Finance

Lael Brainard will call inflation ‘too high’ at nomination hearing for Fed vice chair.

Lael Brainard, a Federal Reserve governor whom President Biden has nominated to be the central bank’s new vice chair, plans to tell lawmakers that the central bank will use its policies to wrestle inflation under control when she testifies at her confirmation hearing.

Ms. Brainard, who will face vetting before the Senate Banking Committee at 10 a.m. on Thursday, is likely to garner considerable support among Democrats and may pick up some Republican votes, though how much is unclear at this point.

Her nomination — and her new role at the Fed if she is confirmed by the Senate — comes at a challenging economic moment. While unemployment is falling rapidly, inflation has taken off, with a report on Wednesday showing that a key price index rose in December at the fastest pace since 1982.

“We are seeing the strongest rebound in growth and decline in unemployment of any recovery in the past five decades,” Ms.

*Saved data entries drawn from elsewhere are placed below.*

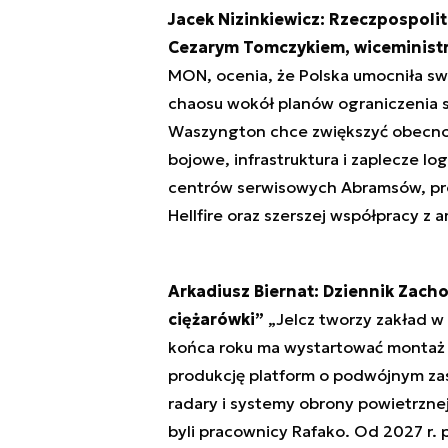
Jacek Nizinkiewicz: Rzeczpospoli
Cezarym Tomczykiem, wiceminist
MON, ocenia, że Polska umocniła sw
chaosu wokół planów ograniczenia s
Waszyngton chce zwiększyć obecnoś
bojowe, infrastruktura i zaplecze l
centrów serwisowych Abramsów, pro
Hellfire oraz szerszej współpracy 
Arkadiusz Biernat: Dziennik Zach
ciężarówki”
„Jelcz tworzy zakład w 
końca roku ma wystartować montaż 
produkcję platform o podwójnym za
radary i systemy obrony powietrzne
byli pracownicy Rafako. Od 2027 r.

Brainard will say, according to her prepared remarks. “But inflation is too high, and working people around the country are concerned about how far their paychecks will go.”

Ms. Brainard will also tell lawmakers that the Fed’s policies are “focused on getting inflation back down to 2 percent while sustaining a recovery that includes everyone,” calling that the central bank’s “most important task.”

After nearly two years of propping up a virus-stricken economy by keeping interest rates at rock bottom and buying government-backed debt, Fed officials late last year began to slow their large bond purchases. That program is on track to end in March. Officials have in recent weeks signaled that they also expect to lift interest rates to make borrowing more expensive, slowing demand and helping to cool the economy.

Markets increasingly expect four rate increases in 2022, which would put the Fed’s short-term policy interest rate just above 1 percent.

“Today the economy is making welcome progress, but the pandemic continues to pose challenges,” Ms. Brainard will say. “Our priority is to protect the gains we have made and support a full recovery.”

Ms. Brainard has been at the Fed since 2014, spanning the Obama, Trump and Biden administrations. Before that, she was a top international official at the Treasury Department. An economist and a Democrat, she had been seen as a potential contender to be Treasury secretary or Fed chair during the Biden administration.

She has a good working relationship with Jerome H. Powell, the Fed chair whom Mr. Biden has renominated for a second term. She will use her prepared statement to emphasize that she has worked for many administrations over her time in Washington — Democrats and Republicans alike — while pledging to take the Fed’s mission to fight inflation and independence from partisan wrangling seriously.

“I will bring a considered and independent voice to our deliberations,” she will say.